Skandalicznym wydaje się być za to zachowanie dyrygenta – dyrektora Filharmonii. Jak śmiał przejąć prowadzenie koncertu! Czy zdaje sobie sprawę, jakie mogą być konsekwencje takiego zachowania? Przecież być może przez to do Szczecina nie zawita przez dłuższy czas, a może nawet już nigdy, żaden warszawski celebryta! Żadna gwiazdka jednego przeboju, jakiegoś teletasiemca, czy inna influencerka. No chyba, że za duże pieniądze i przejazdem. Niewykluczone, że jakiś sprytny prawnik ze stolicy, reprezentujący pokrzywdzonych, będzie starał się udowodnić, że do tego koncertowego „zgrzytu” doszło z winy dyrektora. Bo kiedy prowadzący wychodzili na scenę to widać było poruszenie na widowni, wyraźny szmer komentarzy rozchodził się między rzędami, oni przyciągali uwagę i zainteresowanie widzów. Nic więc dziwnego, że dziarsko machający batutą dyrygent – dyrektor mógł się poczuć zazdrosny i po prostu z zemsty odebrał im prowadzenie koncertu.
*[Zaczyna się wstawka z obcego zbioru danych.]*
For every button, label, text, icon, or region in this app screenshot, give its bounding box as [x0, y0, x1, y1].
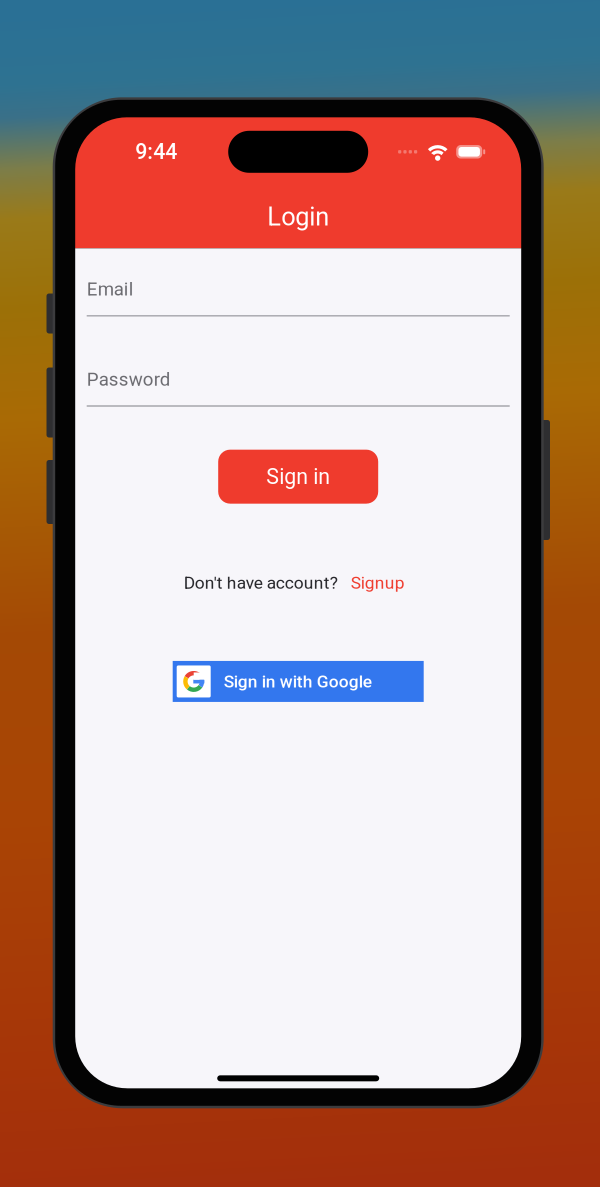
staticText: Sign in: [266, 464, 330, 489]
button[interactable]: Signup: [351, 573, 405, 593]
staticText: Sign in with Google: [224, 671, 372, 692]
staticText: Password: [87, 368, 171, 390]
button[interactable]: Sign in: [218, 450, 378, 504]
staticText: Email: [87, 278, 134, 300]
button[interactable]: Sign in with Google: [173, 661, 424, 702]
staticText: 9:44: [135, 139, 177, 164]
staticText: Signup: [351, 573, 405, 593]
staticText: Login: [267, 202, 329, 232]
staticText: Don't have account?: [184, 573, 338, 593]
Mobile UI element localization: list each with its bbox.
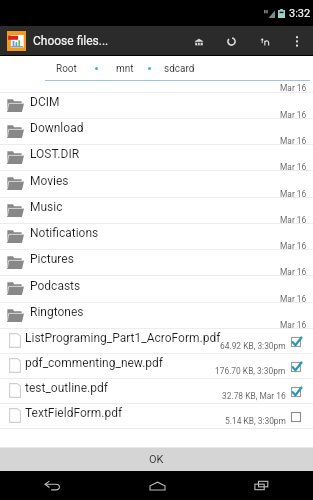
- button[interactable]: TextFieldForm.pdf: [0, 404, 313, 429]
- button[interactable]: Home: [105, 471, 209, 500]
- button[interactable]: Select file: [291, 412, 301, 422]
- button[interactable]: Ringtones: [0, 303, 313, 329]
- staticText: TextFieldForm.pdf: [25, 406, 123, 420]
- staticText: Mar 16: [280, 320, 307, 330]
- staticText: 176.70 KB, 3:30pm: [215, 366, 286, 376]
- staticText: Choose files...: [33, 34, 109, 48]
- staticText: Mar 16: [280, 189, 307, 199]
- staticText: OK: [149, 453, 164, 466]
- staticText: ListPrograming_Part1_AcroForm.pdf: [25, 331, 221, 345]
- button[interactable]: Up one level: [248, 26, 281, 55]
- staticText: Notifications: [30, 226, 99, 240]
- staticText: Mar 16: [280, 162, 307, 172]
- staticText: 32.78 KB, Mar 16: [222, 391, 286, 401]
- button[interactable]: Notifications: [0, 224, 313, 250]
- staticText: Mar 16: [280, 267, 307, 277]
- button[interactable]: Select file: [291, 362, 301, 372]
- staticText: Download: [30, 121, 84, 135]
- button[interactable]: DCIM: [0, 93, 313, 119]
- staticText: mnt: [116, 63, 134, 75]
- staticText: Mar 16: [280, 83, 307, 93]
- button[interactable]: Home: [182, 26, 215, 55]
- button[interactable]: Root: [56, 63, 77, 75]
- button[interactable]: Download: [0, 119, 313, 145]
- staticText: 3:32: [289, 7, 311, 20]
- button[interactable]: Select file: [291, 337, 301, 347]
- button[interactable]: Recent apps: [209, 471, 313, 500]
- button[interactable]: pdf_commenting_new.pdf: [0, 354, 313, 379]
- button[interactable]: Podcasts: [0, 276, 313, 303]
- button[interactable]: OK: [0, 447, 313, 471]
- staticText: Mar 16: [280, 241, 307, 251]
- staticText: Mar 16: [280, 294, 307, 304]
- staticText: Podcasts: [30, 279, 81, 293]
- button[interactable]: ListPrograming_Part1_AcroForm.pdf: [0, 329, 313, 354]
- staticText: Movies: [30, 174, 69, 188]
- staticText: sdcard: [164, 63, 195, 75]
- button[interactable]: test_outline.pdf: [0, 379, 313, 404]
- button[interactable]: LOST.DIR: [0, 145, 313, 171]
- button[interactable]: Select file: [291, 387, 301, 397]
- button[interactable]: Music: [0, 198, 313, 224]
- staticText: LOST.DIR: [30, 147, 80, 161]
- button[interactable]: sdcard: [164, 63, 195, 75]
- staticText: Mar 16: [280, 215, 307, 225]
- staticText: DCIM: [30, 95, 60, 109]
- button[interactable]: mnt: [116, 63, 134, 75]
- staticText: 64.92 KB, 3:30pm: [220, 341, 286, 351]
- button[interactable]: Movies: [0, 171, 313, 198]
- staticText: 5.14 KB, 3:30pm: [225, 416, 286, 426]
- staticText: Mar 16: [280, 110, 307, 120]
- staticText: Music: [30, 200, 63, 214]
- staticText: pdf_commenting_new.pdf: [25, 356, 163, 370]
- button[interactable]: Pictures: [0, 250, 313, 276]
- staticText: Ringtones: [30, 305, 84, 319]
- button[interactable]: More options: [281, 26, 312, 55]
- staticText: Pictures: [30, 252, 74, 266]
- staticText: test_outline.pdf: [25, 381, 108, 395]
- button[interactable]: Back: [0, 471, 105, 500]
- button[interactable]: Refresh: [215, 26, 248, 55]
- staticText: Mar 16: [280, 136, 307, 146]
- button[interactable]: Mar 16: [0, 81, 313, 93]
- staticText: Root: [56, 63, 77, 75]
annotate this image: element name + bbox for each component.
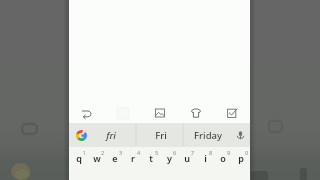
staticText: e — [112, 152, 118, 164]
staticText: w — [93, 152, 101, 164]
staticText: 6 — [173, 149, 177, 156]
staticText: 9 — [227, 149, 231, 156]
staticText: t — [149, 152, 153, 164]
button[interactable]: q — [69, 147, 88, 180]
button[interactable]: Tasks — [219, 100, 245, 126]
button[interactable]: p — [232, 147, 250, 180]
button[interactable]: u — [178, 147, 196, 180]
button[interactable]: e — [106, 147, 124, 180]
staticText: 1 — [83, 149, 87, 156]
button[interactable]: o — [214, 147, 232, 180]
staticText: 7 — [191, 149, 195, 156]
staticText: u — [184, 152, 190, 164]
button[interactable]: fri — [98, 123, 124, 147]
staticText: fri — [106, 129, 116, 142]
button[interactable]: r — [124, 147, 142, 180]
button[interactable]: Redo — [74, 100, 100, 126]
staticText: 5 — [155, 149, 159, 156]
staticText: 4 — [137, 149, 141, 156]
staticText: 2 — [101, 149, 105, 156]
staticText: o — [220, 152, 226, 164]
button[interactable]: t — [142, 147, 160, 180]
staticText: 3 — [119, 149, 123, 156]
button[interactable]: Voice input — [230, 123, 250, 147]
button[interactable]: Stickers — [183, 100, 209, 126]
button[interactable]: Emoji — [110, 100, 136, 126]
staticText: i — [204, 152, 207, 164]
button[interactable]: i — [196, 147, 214, 180]
button[interactable]: y — [160, 147, 178, 180]
staticText: p — [238, 152, 244, 164]
button[interactable]: w — [88, 147, 106, 180]
button[interactable]: Insert image — [147, 100, 173, 126]
button[interactable]: Friday — [194, 123, 222, 147]
staticText: y — [167, 152, 172, 164]
button[interactable]: Fri — [149, 123, 172, 147]
staticText: r — [131, 152, 135, 164]
staticText: q — [76, 152, 82, 164]
staticText: Friday — [194, 129, 222, 142]
staticText: Fri — [155, 129, 167, 142]
staticText: 8 — [209, 149, 213, 156]
staticText: 0 — [245, 149, 249, 156]
button[interactable]: Google — [71, 123, 91, 147]
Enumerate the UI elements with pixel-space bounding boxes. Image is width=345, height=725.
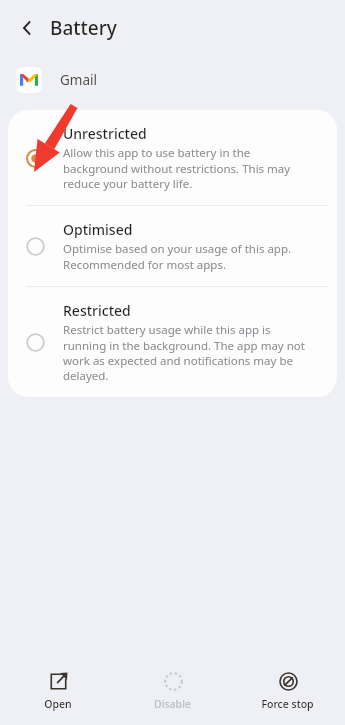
staticText: Gmail	[60, 71, 97, 89]
button[interactable]: Open	[0, 659, 115, 721]
staticText: Allow this app to use battery in the bac…	[63, 145, 291, 191]
button[interactable]: Force stop	[230, 659, 345, 721]
staticText: Disable	[154, 697, 191, 711]
staticText: Battery	[50, 15, 117, 41]
staticText: Restricted	[63, 301, 131, 320]
button[interactable]: Restricted	[8, 287, 337, 397]
staticText: Optimise based on your usage of this app…	[63, 241, 292, 272]
staticText: Restrict battery usage while this app is…	[63, 322, 305, 383]
staticText: Force stop	[261, 697, 314, 711]
button[interactable]: Disable	[115, 659, 230, 721]
staticText: Optimised	[63, 220, 133, 239]
button[interactable]: Gmail	[0, 56, 345, 104]
button[interactable]: Unrestricted	[8, 110, 337, 205]
staticText: Open	[44, 697, 72, 711]
staticText: Unrestricted	[63, 124, 147, 143]
button[interactable]: Back	[10, 11, 44, 45]
button[interactable]: Optimised	[8, 206, 337, 286]
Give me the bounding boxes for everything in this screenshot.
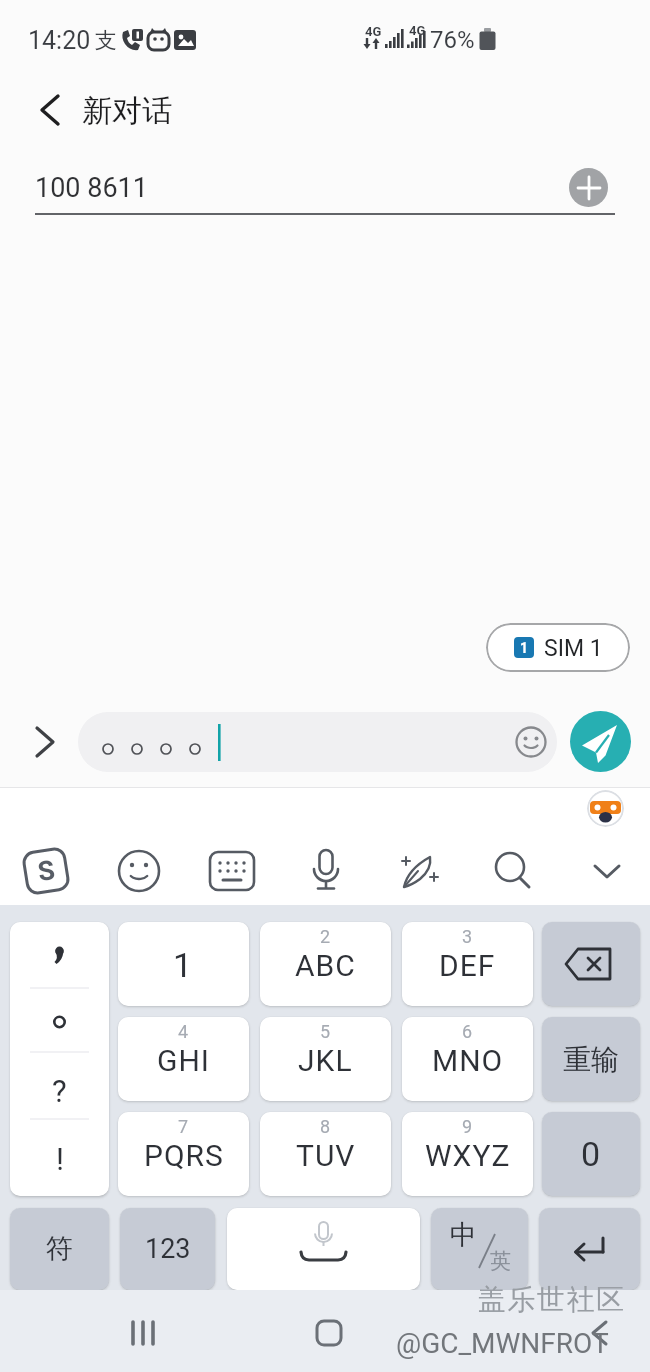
- button[interactable]: 6: [402, 1017, 533, 1101]
- button[interactable]: [30, 723, 60, 761]
- button[interactable]: [302, 847, 350, 895]
- staticText: DEF: [439, 948, 496, 983]
- button[interactable]: [78, 712, 557, 772]
- button[interactable]: 符: [10, 1208, 109, 1290]
- button[interactable]: 5: [260, 1017, 391, 1101]
- button[interactable]: 4: [118, 1017, 249, 1101]
- button[interactable]: [310, 1316, 346, 1350]
- staticText: 4G: [409, 23, 426, 37]
- staticText: 盖乐世社区: [478, 1282, 626, 1314]
- staticText: 6: [462, 1021, 473, 1042]
- staticText: 3: [462, 926, 473, 947]
- staticText: 8: [320, 1116, 331, 1137]
- staticText: 0: [581, 1134, 601, 1174]
- button[interactable]: [125, 1316, 161, 1350]
- staticText: 100 8611: [35, 172, 148, 204]
- button[interactable]: [583, 847, 631, 895]
- staticText: 支: [95, 27, 117, 53]
- staticText: 重输: [563, 1042, 619, 1077]
- staticText: TUV: [296, 1138, 356, 1173]
- staticText: 5: [320, 1021, 331, 1042]
- button[interactable]: 重输: [542, 1017, 640, 1101]
- button[interactable]: [396, 847, 444, 895]
- button[interactable]: [586, 1316, 616, 1350]
- button[interactable]: [208, 847, 256, 895]
- button[interactable]: [570, 711, 631, 772]
- button[interactable]: 中: [431, 1208, 528, 1290]
- button[interactable]: [115, 847, 163, 895]
- button[interactable]: 0: [542, 1112, 640, 1196]
- button[interactable]: 1: [118, 922, 249, 1006]
- button[interactable]: 9: [402, 1112, 533, 1196]
- staticText: 中: [450, 1218, 477, 1252]
- staticText: SIM 1: [544, 635, 603, 662]
- button[interactable]: [489, 847, 537, 895]
- button[interactable]: [542, 922, 640, 1006]
- button[interactable]: [38, 94, 64, 126]
- button[interactable]: [569, 168, 608, 207]
- staticText: 2: [320, 926, 331, 947]
- staticText: 76%: [430, 26, 475, 54]
- button[interactable]: 7: [118, 1112, 249, 1196]
- staticText: 7: [178, 1116, 189, 1137]
- staticText: MNO: [432, 1043, 504, 1078]
- staticText: 英: [490, 1248, 511, 1274]
- button[interactable]: [227, 1208, 420, 1290]
- staticText: 14:20: [28, 26, 91, 54]
- staticText: JKL: [298, 1043, 353, 1078]
- staticText: 新对话: [82, 92, 172, 128]
- button[interactable]: 123: [120, 1208, 215, 1290]
- staticText: ?: [52, 1073, 67, 1109]
- staticText: 4: [178, 1021, 189, 1042]
- staticText: 4G: [365, 24, 382, 38]
- staticText: WXYZ: [425, 1138, 511, 1173]
- staticText: @GC_MWNFROT: [396, 1327, 609, 1360]
- button[interactable]: S: [21, 846, 71, 896]
- staticText: 符: [46, 1232, 73, 1266]
- staticText: 123: [145, 1233, 191, 1265]
- button[interactable]: [539, 1208, 640, 1290]
- staticText: GHI: [157, 1043, 210, 1078]
- staticText: 1: [173, 945, 194, 985]
- staticText: PQRS: [144, 1138, 224, 1173]
- staticText: 9: [462, 1116, 473, 1137]
- staticText: S: [36, 854, 57, 888]
- staticText: ABC: [295, 948, 356, 983]
- button[interactable]: 2: [260, 922, 391, 1006]
- staticText: 1: [520, 640, 529, 656]
- button[interactable]: 3: [402, 922, 533, 1006]
- button[interactable]: ?: [10, 922, 109, 1196]
- staticText: !: [56, 1141, 64, 1177]
- button[interactable]: 8: [260, 1112, 391, 1196]
- button[interactable]: 1: [486, 623, 630, 672]
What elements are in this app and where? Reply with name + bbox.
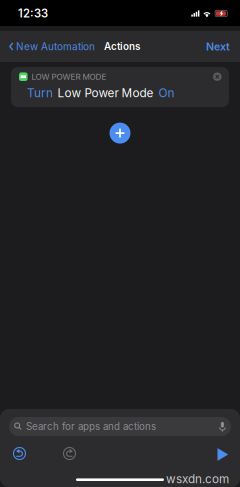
button[interactable]: On [158, 85, 174, 101]
staticText: LOW POWER MODE [32, 72, 107, 82]
button[interactable]: Remove action [212, 71, 223, 82]
staticText: Turn [27, 86, 53, 100]
button[interactable]: New Automation [9, 36, 98, 58]
button[interactable]: Turn [27, 85, 53, 101]
staticText: New Automation [16, 40, 95, 53]
staticText: Next [206, 40, 230, 53]
button[interactable]: Run automation [213, 444, 230, 463]
staticText: 12:33 [18, 7, 48, 20]
staticText: Low Power Mode [58, 86, 154, 100]
button[interactable]: Next [203, 35, 230, 58]
staticText: Search for apps and actions [26, 421, 156, 432]
button[interactable]: Add action [107, 120, 133, 146]
staticText: Actions [104, 40, 140, 52]
button[interactable]: Search for apps and actions [9, 417, 231, 436]
button[interactable]: Undo [10, 444, 29, 463]
staticText: wsxdn.com [166, 472, 229, 486]
staticText: On [158, 86, 174, 100]
button[interactable]: Redo [60, 444, 79, 463]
Podsumowując. Szczecińska publiczność musi zrozumieć – konwenansom współczesny świat mówi stanowcze „nie”! Bo jak pisał poeta: „Daremne żale, próżny trud, bezsilne złorzeczenia! Przeżytych kształtów żaden cud, nie wróci do istnienia.(…) Trzeba z żywymi naprzód iść, po życie sięgać nowe. A nie w uwiędłych laurów liść, z uporem stroić głowę!”.
(*) W tym miejscu trzeba zaznaczyć, że to materiał żartobliwy. Bo treść niektórych wpisów na forach internetowych lub facebookowych ujawnia w pełni potencjał ich twórców oraz poziom umiejętności czytania ze zrozumieniem. Dlatego lepiej w konkretny sposób wyjaśnić niektórym, że to żart. Zanim wyciągną bejsbole, widły, czy tasaki i ruszą z pochodniami na poszukiwania autora tych „szkalujących Szczecin treści”.